These shapes placed into the background of the plot are "backtransformations" from a principal coordinates analysis, which identifies the major axes of variation with a shape dataset. Importantly, these backtranform shapes are not actual shapes within the input dataset. Rather they are theoretical shapes that represent a combination of two particular PC (principal component) scores and the mean of all the other PC scores. An alternative way to think of these backtransform shapes is that they are the shape an object or specimen would have if it were at a particular point in a 2D morphospace (e.g. at a particular value of PC1 and PC2) and at the average position along all other PC axes.

If most of your shape variation can be condensed into a few PC scores then these theoretical shapes will correspond well to the shapes in the input dataset. A useful feature of a backtransform morphospace is that it shows what shapes look like throughout the entire morphospace, rather than just where you have samples, to create an even distribution for visualization.

If you are using this code for a publication please cite the following paper:

*Functional Ecology*. 31(10):1985-1995. DOI: 10.1111/1365-2435.12890. Get via Wiley, via ResearchGate.

## Preliminary steps

All of the code in this tutorial are R commands. So be sure you have R installed on your system. If you do not have R installed you can find installation instructions here. The uninterrupted block of code can be found at the end of this tutorial.

You will also need to have the R package geomorph installed to perform the Generalized Procrustes Analysis. If you have not installed this package you can install it using the 'install.packages' function.
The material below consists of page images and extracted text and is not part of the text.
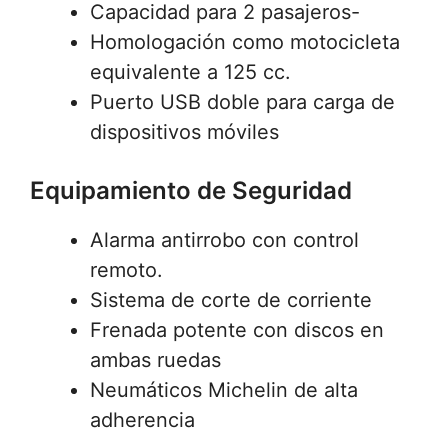
Capacidad para 2 pasajeros-
Homologación como motocicleta
equivalente a 125 cc.
Puerto USB doble para carga de
dispositivos móviles
Equipamiento de Seguridad
Alarma antirrobo con control
remoto.
Sistema de corte de corriente
Frenada potente con discos en
ambas ruedas
Neumáticos Michelin de alta
adherencia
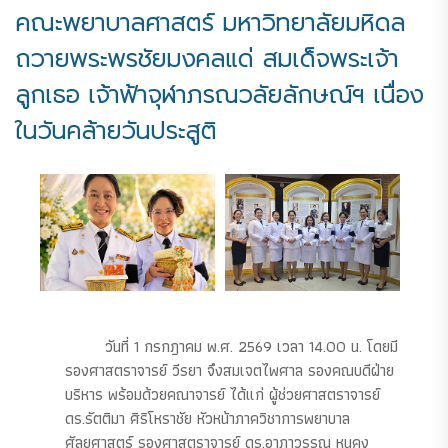
คณะพยาบาลศาสตร์ มหาวิทยาลัยมหิดล
ถวายพระพรชัยมงคลแด่ สมเด็จพระเจ้า
ลูกเธอ เจ้าฟ้าจุฬาภรณวลัยลักษณ์ฯ เนื่อง
ในวันคล้ายวันประสูติ
วันที่ 1 กรกฎาคม พ.ศ. 2569 เวลา 14.00 น. โดยมี
รองศาสตราจารย์ วีรยา จึงสมเจตไพศาล รองคณบดีฝ่าย
บริหาร พร้อมด้วยคณาจารย์ ได้แก่ ผู้ช่วยศาสตราจารย์
ดร.รัตติมา ศิริโหราชัย หัวหน้าภาควิชาการพยาบาล
ศัลยศาสตร์ รองศาสตราจารย์ ดร.อาภาวรรณ หนูคง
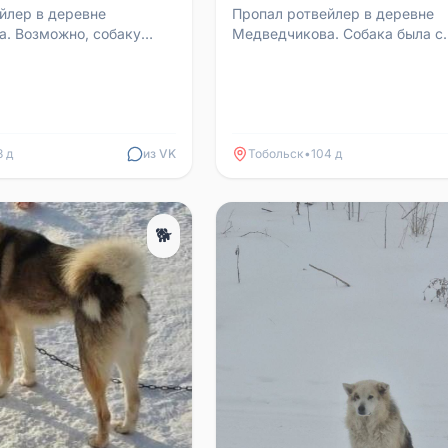
йлер в деревне
Пропал ротвейлер в деревне
. Возможно, собаку
Медведчикова. Собака была с
твязали с ошейника.
ошейником. Просьба, кто виде
видел или знает к...
знает какую-нибудь информаци
3 д
из VK
Тобольск
•
104 д
🐕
# Install R packages (if not installed already) install.packages('geomorph')

Once the package is installed load it into the current R environment using the 'library' function.
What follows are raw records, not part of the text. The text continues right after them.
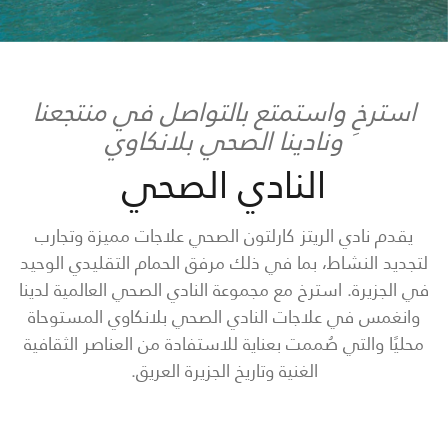
استرخِ واستمتع بالتواصل في منتجعنا
ونادينا الصحي بلانكاوي
النادي الصحي
يقدم نادي الريتز كارلتون الصحي علاجات مميزة وتجارب
لتجديد النشاط، بما في ذلك مرفق الحمام التقليدي الوحيد
في الجزيرة. استرخ مع مجموعة النادي الصحي العالمية لدينا
وانغمس في علاجات النادي الصحي بلانكاوي المستوحاة
محليًا والتي صُممت بعناية للاستفادة من العناصر الثقافية
الغنية وتاريخ الجزيرة العريق.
# Load the geomorph function library(geomorph)

## Creating a backtransform morphospace using 3D shape data

The main part of this tutorial will first demonstrate making a backtransform morphospace using 3D shape data and a non-phylogenetic principal components analysis (PCA). Using 2D shape data requires only a few modifications to this code which are detailed at the end of this tutorial.

Load the function btShapes() into your R workspace. To download this function file click here and then 'File > Save' in the web browser (be sure the file saves with an '.R' extension and not '.txt'). You can put the 'btShapes.R' file anywhere on your system but it's easiest to put it in the current working directory so that you only have to include the filename in the 'source' function (as below). The 'btShapes' function will be included within the StereoMorph R package after the next CRAN update, but until then it needs to be loaded separately.

# Load the btShapes function source('btShapes.R')

Now we need shape data to plot. These should be landmarks or curve points (either two- or three-dimensional) saved in a three-dimensional array in which the first array dimension is the point names, the second dimension is the xy-coordinates (or xyz-coordinates for 3D data), and the third dimension is each individual/species/etc.

For this tutorial we'll use 3D landmark and curve points collected from waterfowl bird beaks, originally published in this paper looking at the correlation between beak shape and diet in waterfowl. You can download these data from datadryad by clicking here. Unzip this folder and move it to your current working directory.

Read the example shape data from the 'Beak shape by species' folder.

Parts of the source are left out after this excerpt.